A dona de casa Maria Tereza Camargo, 63 anos, sofre de diabetes e pressão alta e precisa de aplicação de insulina duas vezes ao dia. Levou à UPH o neto que estava doente, mas à tarde estava decepcionada com a demora: “Estou aqui desde 10h e até agora não fui atendida como um monte de gente aqui. É um absurdo.” A vendedora Fátima Caruso, 53, chegou no mesmo horário e não se conformava com a situação. Era um dos pacientes que entraram nos consultórios para procurar pelos médicos e tirar satisfações com o coordenador da unidade, que, segundo ela, não quis atender o grupo. A situação, apontou, começou a ser normalizada após as 14h30.

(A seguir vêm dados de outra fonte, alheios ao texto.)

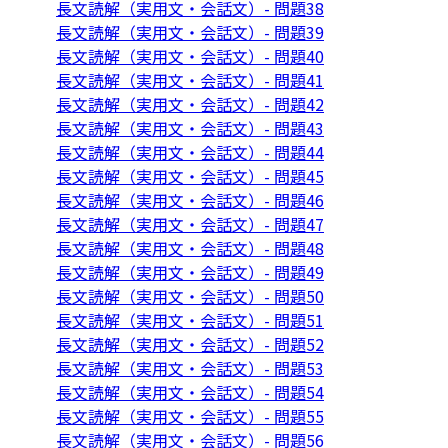
長文読解（実用文・会話文）- 問題38
長文読解（実用文・会話文）- 問題39
長文読解（実用文・会話文）- 問題40
長文読解（実用文・会話文）- 問題41
長文読解（実用文・会話文）- 問題42
長文読解（実用文・会話文）- 問題43
長文読解（実用文・会話文）- 問題44
長文読解（実用文・会話文）- 問題45
長文読解（実用文・会話文）- 問題46
長文読解（実用文・会話文）- 問題47
長文読解（実用文・会話文）- 問題48
長文読解（実用文・会話文）- 問題49
長文読解（実用文・会話文）- 問題50
長文読解（実用文・会話文）- 問題51
長文読解（実用文・会話文）- 問題52
長文読解（実用文・会話文）- 問題53
長文読解（実用文・会話文）- 問題54
長文読解（実用文・会話文）- 問題55
長文読解（実用文・会話文）- 問題56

Outro paciente revoltado era o jardineiro Aderson Luiz de Souza, 31. Tinha dor de dente e febre, e disse que houve atendimentos para pessoas que não estavam na fila, desrespeitando a ordem de espera. Já a funcionária pública Letícia Padovan, 17, que sofre de problemas no coração, esbravejava: “Quem está atendendo lá não é médico, não há ninguém atendendo que seja médico de verdade.” “Tem sido assim direto, os atendentes ficam tirando sarro da gente, eles fingem que estão trabalhando, mas estão nos sacaneando”, complementou a vendedora Isilda Patrícia, 42, ressaltando que o problema persiste desde o início do ano. 

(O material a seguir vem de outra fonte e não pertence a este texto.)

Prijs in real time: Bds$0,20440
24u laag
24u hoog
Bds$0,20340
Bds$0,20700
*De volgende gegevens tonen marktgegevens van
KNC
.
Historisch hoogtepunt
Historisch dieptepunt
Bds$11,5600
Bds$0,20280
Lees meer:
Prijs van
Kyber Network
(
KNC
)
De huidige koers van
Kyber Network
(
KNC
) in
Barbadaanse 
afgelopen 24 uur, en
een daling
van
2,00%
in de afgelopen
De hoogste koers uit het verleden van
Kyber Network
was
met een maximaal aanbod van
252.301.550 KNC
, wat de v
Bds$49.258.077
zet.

Conforme a SES, na UPH Zona Oeste são atendidos em média 600 pacientes por dia. Das 7h às 13h de ontem, foram 350 (fora o setor de pediatria, cujo fluxo de atendimento estava normal). “Todos os casos de urgência e emergência foram prontamente atendidos.” Para minimizar o problema, divulgou, o resultado do concurso público para contratação de médicos deve sair nos próximos dias. Os aprovados serão chamados para assumir o cargo em agosto. Com isso, a SES quer reforçar a equipe e espera solucionar ou minimizar problemas do tipo.

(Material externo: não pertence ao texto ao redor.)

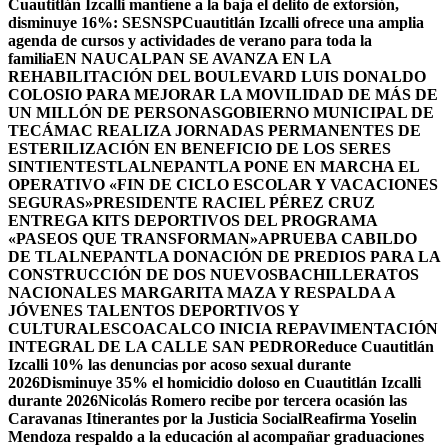
Cuautitlán Izcalli mantiene a la baja el delito de extorsión,
disminuye 16%: SESNSP
Cuautitlán Izcalli ofrece una amplia
agenda de cursos y actividades de verano para toda la
familia
EN NAUCALPAN SE AVANZA EN LA
REHABILITACIÓN DEL BOULEVARD LUIS DONALDO
COLOSIO PARA MEJORAR LA MOVILIDAD DE MÁS DE
UN MILLÓN DE PERSONAS
GOBIERNO MUNICIPAL DE
TECÁMAC REALIZA JORNADAS PERMANENTES DE
ESTERILIZACIÓN EN BENEFICIO DE LOS SERES
SINTIENTES
TLALNEPANTLA PONE EN MARCHA EL
OPERATIVO «FIN DE CICLO ESCOLAR Y VACACIONES
SEGURAS»
PRESIDENTE RACIEL PÉREZ CRUZ
ENTREGA KITS DEPORTIVOS DEL PROGRAMA
«PASEOS QUE TRANSFORMAN»
APRUEBA CABILDO
DE TLALNEPANTLA DONACIÓN DE PREDIOS PARA LA
CONSTRUCCIÓN DE DOS NUEVOSBACHILLERATOS
NACIONALES MARGARITA MAZA Y RESPALDA A
JÓVENES TALENTOS DEPORTIVOS Y
CULTURALES
COACALCO INICIA REPAVIMENTACIÓN
INTEGRAL DE LA CALLE SAN PEDRO
Reduce Cuautitlán
Izcalli 10% las denuncias por acoso sexual durante
2026
Disminuye 35% el homicidio doloso en Cuautitlán Izcalli
durante 2026
Nicolás Romero recibe por tercera ocasión las
Caravanas Itinerantes por la Justicia Social
Reafirma Yoselin
Mendoza respaldo a la educación al acompañar graduaciones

“O governo e a prefeitura bem que poderiam permitir o convênio com as universidades para que os alunos possam trabalhar, pois há bastante médico que se forma e pode atender a população. Não adianta tapar o sol com a peneira. Os responsáveis sempre se escondem”, opinou o estudante de medicina André Castanho, 24, mais um na fila de espera naquela ocasião.( como o quartel da policia fica ali pertinho, estão esperando um quebra quebra geral, ai cada um se tranca na sua sala e espera a policia chegar pra conter os revoltosos.

deve ser isso.)

e na zona norte

No domingo, dois irmãos de 18 e 23 anos foram parar no Plantão Policial Norte após destruírem a porta de um dos consultórios e um banheiro na UPH (Unidade de Pré-Hospitalar)  da Zona Norte. Segundo dados registrados no boletim de ocorrência, um deles justificou a depredação dizendo que achou que o irmão não estava sendo bem atendido.

Na tarde de ontem, um ato de indignação semelhante ocorreu na UPH  da Zona Oeste. Na ocasião,  o jardineiro Anderson Luiz dos Santos, 31, deu murros numa das mesas da unidade de saúde para ser atendido. “Fiquei com muita raiva quando percebi que estavam passando pessoas na minha frente”, diz.

Ao lado dele estava a vendedora Fátima Caruso, 53, que saiu da zona norte para buscar atendimento na área oeste. “Achei que lá [na zona norte] estava ruim, mas aqui está pior. Pagamos nossos impostos e não temos atendimento”, desabafa, acrescentando  que estava na UPH Oeste há sete horas. 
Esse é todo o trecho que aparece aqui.